Pelo lado da demanda, o consumo das famílias subiu 6,3%, que foi impulsionado pelo avanço de 5,4% da massa salarial real e pelo crescimento de 18,8% do saldo das operações de crédito do sistema financeiro com recursos livres para a pessoa física.

A Formação Bruta de Capital Fixo (FBCF) subiu 13,9% em 2007, sendo positivamente afetada por uma redução média de 6% no custo de importação de bens capital. O aumento em volume de 13,9%, frente ao acréscimo de 4,7% no preço levou a uma alta de 19,2% em valor corrente. Com isso, a taxa de investimento (FBCF/PIB) subiu de 16,4% em 2006 para 17,4% em 2007.
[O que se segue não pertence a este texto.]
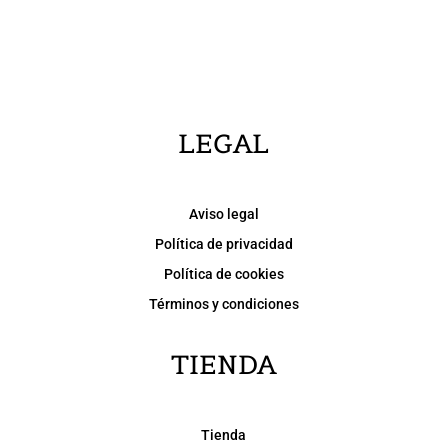
LEGAL
Aviso legal
Política de privacidad
Política de cookies
Términos y condiciones
TIENDA
Tienda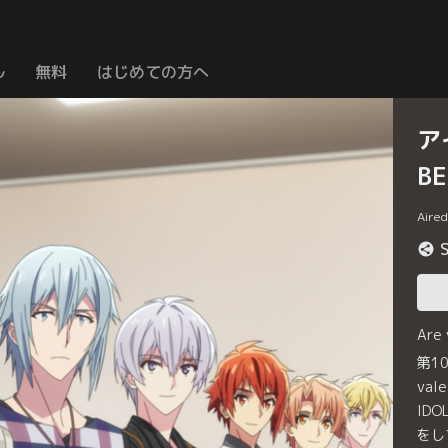
ル
無料
はじめての方へ
ア
B
Aire
Are
第1
va
ID
をし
Em 2007, o resultado do Saldo Externo Corrente ficou deficitário, após quatro anos seguidos de superávit. O saldo negativo de R$ 6,592 bilhões ocorreu principalmente, devido à diminuição do saldo externo de bens e serviços. Apesar de as exportações terem superado as importações em R$ 40,390 bilhões, esse resultado é 41,3% menor que os R$ 68,778 bilhões de 2006.

"Parte desse resultado é explicado pela valorização cambial de 10,5% entre 2006 e 2007 e o dinamismo da atividade econômica doméstica", diz o IBGE.